Monday, June 20, 2011

The amygdala - not command central for our fear reactions?

Most of us have accepted for years, starting from LeDoux's early work, that there is an automatic unconscious 'downstairs' rapid pathway in our brain that does our most important affective processing, before other more 'upstairs' cortical networks fill in the consciousness perceptual details. A recent review by Pessoa and Adolphs (PDF here) has offered a more nuanced view, from a 'low road' to 'many roads' model for our processing the significance of affective stimuli, in which the cortex plays a much larger role in processing affective visual information than is typically acknowledged. Part of their argument is based on recent studies showing that reaction times for detecting fearful faces in a patient with complete bilateral amygdala lesions were normal, a finding now extended to several further patients.
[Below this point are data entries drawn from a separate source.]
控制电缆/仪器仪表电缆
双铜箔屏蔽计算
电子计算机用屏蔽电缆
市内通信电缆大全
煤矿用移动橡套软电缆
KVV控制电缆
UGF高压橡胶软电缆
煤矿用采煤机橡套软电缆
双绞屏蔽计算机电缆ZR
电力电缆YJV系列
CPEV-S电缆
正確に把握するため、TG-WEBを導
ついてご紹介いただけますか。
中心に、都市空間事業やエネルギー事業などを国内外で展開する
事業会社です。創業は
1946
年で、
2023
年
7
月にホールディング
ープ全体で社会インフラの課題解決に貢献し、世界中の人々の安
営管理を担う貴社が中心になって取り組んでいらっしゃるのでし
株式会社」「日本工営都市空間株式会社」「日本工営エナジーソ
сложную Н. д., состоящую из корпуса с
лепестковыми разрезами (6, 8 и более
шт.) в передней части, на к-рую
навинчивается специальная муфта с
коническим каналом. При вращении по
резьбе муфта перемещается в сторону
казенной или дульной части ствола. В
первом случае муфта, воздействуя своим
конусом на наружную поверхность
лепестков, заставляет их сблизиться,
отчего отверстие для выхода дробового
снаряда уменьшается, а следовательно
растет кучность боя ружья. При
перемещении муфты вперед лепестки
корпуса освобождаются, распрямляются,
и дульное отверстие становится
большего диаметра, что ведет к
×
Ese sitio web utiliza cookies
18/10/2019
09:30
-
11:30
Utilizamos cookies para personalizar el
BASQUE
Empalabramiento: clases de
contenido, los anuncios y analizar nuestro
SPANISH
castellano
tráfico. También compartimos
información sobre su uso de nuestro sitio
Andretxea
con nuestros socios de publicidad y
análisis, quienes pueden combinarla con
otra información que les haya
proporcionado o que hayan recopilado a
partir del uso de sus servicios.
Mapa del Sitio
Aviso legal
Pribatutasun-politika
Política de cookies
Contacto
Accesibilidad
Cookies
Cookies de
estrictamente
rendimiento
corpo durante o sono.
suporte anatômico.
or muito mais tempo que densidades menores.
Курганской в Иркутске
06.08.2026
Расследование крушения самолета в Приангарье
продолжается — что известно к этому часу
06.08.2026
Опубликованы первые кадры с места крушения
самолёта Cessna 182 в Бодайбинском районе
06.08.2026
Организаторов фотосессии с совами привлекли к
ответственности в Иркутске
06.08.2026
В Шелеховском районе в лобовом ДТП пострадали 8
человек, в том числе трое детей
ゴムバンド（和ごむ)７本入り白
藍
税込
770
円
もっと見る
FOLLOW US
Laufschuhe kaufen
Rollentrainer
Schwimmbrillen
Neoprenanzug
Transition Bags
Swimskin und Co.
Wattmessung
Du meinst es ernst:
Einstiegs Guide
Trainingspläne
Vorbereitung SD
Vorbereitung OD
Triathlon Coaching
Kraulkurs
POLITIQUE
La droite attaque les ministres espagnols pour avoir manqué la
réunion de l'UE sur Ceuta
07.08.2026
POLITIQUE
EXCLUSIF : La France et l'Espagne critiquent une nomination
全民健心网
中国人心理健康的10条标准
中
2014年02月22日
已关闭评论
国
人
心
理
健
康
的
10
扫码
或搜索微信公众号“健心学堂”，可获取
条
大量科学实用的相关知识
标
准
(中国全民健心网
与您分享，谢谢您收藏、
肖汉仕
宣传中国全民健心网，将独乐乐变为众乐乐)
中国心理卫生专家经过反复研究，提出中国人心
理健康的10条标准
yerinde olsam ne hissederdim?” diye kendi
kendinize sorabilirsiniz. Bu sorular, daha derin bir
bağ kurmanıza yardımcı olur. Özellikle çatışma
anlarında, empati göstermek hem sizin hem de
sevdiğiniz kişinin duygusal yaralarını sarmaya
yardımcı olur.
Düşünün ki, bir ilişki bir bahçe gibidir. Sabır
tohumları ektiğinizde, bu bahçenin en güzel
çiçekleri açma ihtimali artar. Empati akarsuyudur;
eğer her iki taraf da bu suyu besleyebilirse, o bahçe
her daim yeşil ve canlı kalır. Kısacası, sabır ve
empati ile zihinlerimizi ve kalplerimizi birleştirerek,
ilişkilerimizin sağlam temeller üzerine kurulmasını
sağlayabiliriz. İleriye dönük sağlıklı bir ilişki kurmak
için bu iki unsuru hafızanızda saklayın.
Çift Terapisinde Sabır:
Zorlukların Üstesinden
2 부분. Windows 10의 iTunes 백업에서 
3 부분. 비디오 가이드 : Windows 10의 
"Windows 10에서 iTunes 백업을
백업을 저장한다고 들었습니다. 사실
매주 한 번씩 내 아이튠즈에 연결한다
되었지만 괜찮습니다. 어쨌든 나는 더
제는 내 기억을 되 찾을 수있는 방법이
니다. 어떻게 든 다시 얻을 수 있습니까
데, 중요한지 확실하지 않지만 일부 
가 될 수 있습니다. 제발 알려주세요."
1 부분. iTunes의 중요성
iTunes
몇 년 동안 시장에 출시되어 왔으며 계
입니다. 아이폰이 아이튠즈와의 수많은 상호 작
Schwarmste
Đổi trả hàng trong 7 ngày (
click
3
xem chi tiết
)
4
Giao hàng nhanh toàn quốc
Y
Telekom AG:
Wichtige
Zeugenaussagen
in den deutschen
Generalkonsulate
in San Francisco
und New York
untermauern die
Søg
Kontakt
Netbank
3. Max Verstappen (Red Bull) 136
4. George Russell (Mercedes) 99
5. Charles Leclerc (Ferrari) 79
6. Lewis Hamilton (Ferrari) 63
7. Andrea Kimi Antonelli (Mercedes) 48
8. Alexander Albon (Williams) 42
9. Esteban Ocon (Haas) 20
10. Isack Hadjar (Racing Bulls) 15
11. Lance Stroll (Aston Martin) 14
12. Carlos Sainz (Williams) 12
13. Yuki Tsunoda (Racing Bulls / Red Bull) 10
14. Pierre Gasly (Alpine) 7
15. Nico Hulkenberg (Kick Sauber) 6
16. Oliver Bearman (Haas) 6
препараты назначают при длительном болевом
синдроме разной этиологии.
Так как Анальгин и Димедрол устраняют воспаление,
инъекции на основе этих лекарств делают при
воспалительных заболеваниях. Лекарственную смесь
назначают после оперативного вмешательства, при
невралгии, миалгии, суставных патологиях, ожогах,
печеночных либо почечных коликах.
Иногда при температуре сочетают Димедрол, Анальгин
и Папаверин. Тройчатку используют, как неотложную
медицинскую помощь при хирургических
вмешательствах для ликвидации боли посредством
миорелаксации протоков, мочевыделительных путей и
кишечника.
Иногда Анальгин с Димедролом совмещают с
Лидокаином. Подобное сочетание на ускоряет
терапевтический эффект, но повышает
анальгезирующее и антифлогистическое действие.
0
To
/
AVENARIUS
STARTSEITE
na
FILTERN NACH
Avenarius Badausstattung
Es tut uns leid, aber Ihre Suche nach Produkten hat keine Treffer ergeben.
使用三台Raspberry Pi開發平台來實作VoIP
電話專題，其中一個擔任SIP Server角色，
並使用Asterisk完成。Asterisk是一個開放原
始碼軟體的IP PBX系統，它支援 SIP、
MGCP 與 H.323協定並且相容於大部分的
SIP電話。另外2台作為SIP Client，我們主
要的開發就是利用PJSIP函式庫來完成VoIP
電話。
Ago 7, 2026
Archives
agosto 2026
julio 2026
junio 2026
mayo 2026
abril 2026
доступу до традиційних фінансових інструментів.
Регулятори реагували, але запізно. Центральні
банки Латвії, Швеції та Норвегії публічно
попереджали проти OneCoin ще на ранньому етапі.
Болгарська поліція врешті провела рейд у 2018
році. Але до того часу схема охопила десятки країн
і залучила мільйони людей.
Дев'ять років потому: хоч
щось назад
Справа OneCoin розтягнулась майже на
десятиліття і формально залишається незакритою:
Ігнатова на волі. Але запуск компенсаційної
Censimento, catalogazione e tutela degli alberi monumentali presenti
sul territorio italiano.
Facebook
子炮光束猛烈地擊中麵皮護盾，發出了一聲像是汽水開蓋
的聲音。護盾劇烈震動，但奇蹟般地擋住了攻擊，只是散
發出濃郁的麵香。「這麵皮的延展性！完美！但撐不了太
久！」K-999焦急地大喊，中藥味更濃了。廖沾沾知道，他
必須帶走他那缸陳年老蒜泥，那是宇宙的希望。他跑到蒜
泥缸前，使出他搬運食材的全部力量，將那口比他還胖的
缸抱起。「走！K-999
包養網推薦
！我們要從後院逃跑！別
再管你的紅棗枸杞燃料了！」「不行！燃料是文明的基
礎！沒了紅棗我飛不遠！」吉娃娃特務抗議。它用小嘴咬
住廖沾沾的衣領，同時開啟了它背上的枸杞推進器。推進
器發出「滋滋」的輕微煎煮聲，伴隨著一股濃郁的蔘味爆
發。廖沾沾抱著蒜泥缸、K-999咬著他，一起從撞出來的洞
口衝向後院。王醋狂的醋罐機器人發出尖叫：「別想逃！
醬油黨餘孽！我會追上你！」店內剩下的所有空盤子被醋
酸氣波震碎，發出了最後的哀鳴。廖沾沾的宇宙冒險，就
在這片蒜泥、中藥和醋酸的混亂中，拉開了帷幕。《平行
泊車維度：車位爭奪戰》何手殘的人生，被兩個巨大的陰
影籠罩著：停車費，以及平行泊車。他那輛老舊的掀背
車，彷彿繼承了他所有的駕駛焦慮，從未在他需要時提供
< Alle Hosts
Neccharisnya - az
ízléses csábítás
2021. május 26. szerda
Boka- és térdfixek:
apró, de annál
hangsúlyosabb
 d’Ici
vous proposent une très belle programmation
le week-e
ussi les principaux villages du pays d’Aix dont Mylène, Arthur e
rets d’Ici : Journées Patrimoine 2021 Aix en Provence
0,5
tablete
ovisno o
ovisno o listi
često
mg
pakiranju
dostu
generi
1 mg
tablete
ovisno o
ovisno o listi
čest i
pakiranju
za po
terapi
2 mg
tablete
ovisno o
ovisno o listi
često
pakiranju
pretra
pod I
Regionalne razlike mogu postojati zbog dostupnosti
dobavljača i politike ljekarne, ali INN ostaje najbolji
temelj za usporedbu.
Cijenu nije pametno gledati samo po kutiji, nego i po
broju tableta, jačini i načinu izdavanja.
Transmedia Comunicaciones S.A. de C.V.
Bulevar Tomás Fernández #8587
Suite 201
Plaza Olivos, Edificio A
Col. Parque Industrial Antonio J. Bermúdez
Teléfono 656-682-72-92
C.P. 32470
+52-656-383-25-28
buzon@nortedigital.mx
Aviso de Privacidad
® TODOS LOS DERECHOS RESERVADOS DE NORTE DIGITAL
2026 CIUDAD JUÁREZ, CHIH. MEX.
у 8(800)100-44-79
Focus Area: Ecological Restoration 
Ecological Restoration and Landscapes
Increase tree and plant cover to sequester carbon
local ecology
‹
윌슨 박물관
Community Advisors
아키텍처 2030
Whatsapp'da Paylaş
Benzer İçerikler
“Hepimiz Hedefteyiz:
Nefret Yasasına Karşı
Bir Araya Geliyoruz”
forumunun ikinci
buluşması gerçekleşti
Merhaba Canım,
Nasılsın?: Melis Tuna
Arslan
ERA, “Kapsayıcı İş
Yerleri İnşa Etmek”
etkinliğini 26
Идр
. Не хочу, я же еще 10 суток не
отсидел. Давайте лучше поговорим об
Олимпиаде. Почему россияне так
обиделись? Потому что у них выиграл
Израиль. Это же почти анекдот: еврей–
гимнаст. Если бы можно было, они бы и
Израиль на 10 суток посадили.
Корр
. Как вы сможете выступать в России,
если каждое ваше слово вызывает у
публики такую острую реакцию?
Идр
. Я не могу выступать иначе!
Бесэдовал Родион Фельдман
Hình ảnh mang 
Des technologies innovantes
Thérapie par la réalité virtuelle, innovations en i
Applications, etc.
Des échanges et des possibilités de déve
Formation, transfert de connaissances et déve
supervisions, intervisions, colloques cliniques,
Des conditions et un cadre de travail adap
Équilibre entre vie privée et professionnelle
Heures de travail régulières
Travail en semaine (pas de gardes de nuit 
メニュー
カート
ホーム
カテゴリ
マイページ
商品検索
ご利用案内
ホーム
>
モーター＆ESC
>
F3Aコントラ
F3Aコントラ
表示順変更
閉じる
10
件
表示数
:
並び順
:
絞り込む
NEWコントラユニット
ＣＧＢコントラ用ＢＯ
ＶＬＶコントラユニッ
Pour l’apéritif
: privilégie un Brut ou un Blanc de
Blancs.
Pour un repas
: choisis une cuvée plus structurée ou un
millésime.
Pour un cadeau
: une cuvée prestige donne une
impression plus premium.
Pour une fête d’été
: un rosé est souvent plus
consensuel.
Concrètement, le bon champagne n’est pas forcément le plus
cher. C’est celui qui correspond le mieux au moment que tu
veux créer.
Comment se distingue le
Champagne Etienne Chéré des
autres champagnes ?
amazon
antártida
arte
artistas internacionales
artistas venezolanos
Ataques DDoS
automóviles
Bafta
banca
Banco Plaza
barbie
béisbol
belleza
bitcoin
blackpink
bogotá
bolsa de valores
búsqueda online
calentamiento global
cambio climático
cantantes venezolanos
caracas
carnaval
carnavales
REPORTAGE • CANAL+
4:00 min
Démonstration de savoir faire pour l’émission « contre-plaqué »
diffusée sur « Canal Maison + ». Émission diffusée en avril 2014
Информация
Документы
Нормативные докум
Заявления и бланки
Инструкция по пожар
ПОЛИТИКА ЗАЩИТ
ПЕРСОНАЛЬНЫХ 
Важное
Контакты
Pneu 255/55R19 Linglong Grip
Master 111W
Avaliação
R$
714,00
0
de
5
Here is the abstract of that review:
A subcortical pathway through the superior colliculus and pulvinar to the amygdala is commonly assumed to mediate the non-conscious processing of affective visual stimuli. We review anatomical and physiological data that argue against the notion that such a pathway plays a prominent part in processing affective visual stimuli in humans. Instead, we propose that the primary role of the amygdala in visual processing, like that of the pulvinar, is to coordinate the function of cortical networks during evaluation of the biological significance of affective visual stimuli. Under this revised framework, the cortex has a more important role in emotion processing than is traditionally assumed.
This review has triggered extensive commentary, and I wanted to pass on to those MindBlog readers who are into brain and emotion details PDFs of two letters outlining the issues, the critique from de Gelder et al., and the convincing and balanced (to me) response from Pessoa and Adolphs.

5 comments:

  1. Anonymous8:31 AM

    Thanks so much for posting, very interesting.. however the link to the original PDF for the publication appears to be broken, would you be able to re-post the link. I am interested in reading their publication. Thanks!

    ReplyDelete
  2. sorry, I fixed the link

    ReplyDelete
  3. Anonymous8:02 AM

    No, the link in "response from Pessoa and Adolphs" is still broken -- a bad link.

    ReplyDelete
  4. Anonymous10:06 AM

    the last link returns this:

    Sorry!

    You do not have permission to access this location.

    ReplyDelete
  5. I don't know what is happening, an identical link for the other letter works. So, I've done a workaround which gives you the html of the response from Pessoa and Adolphs.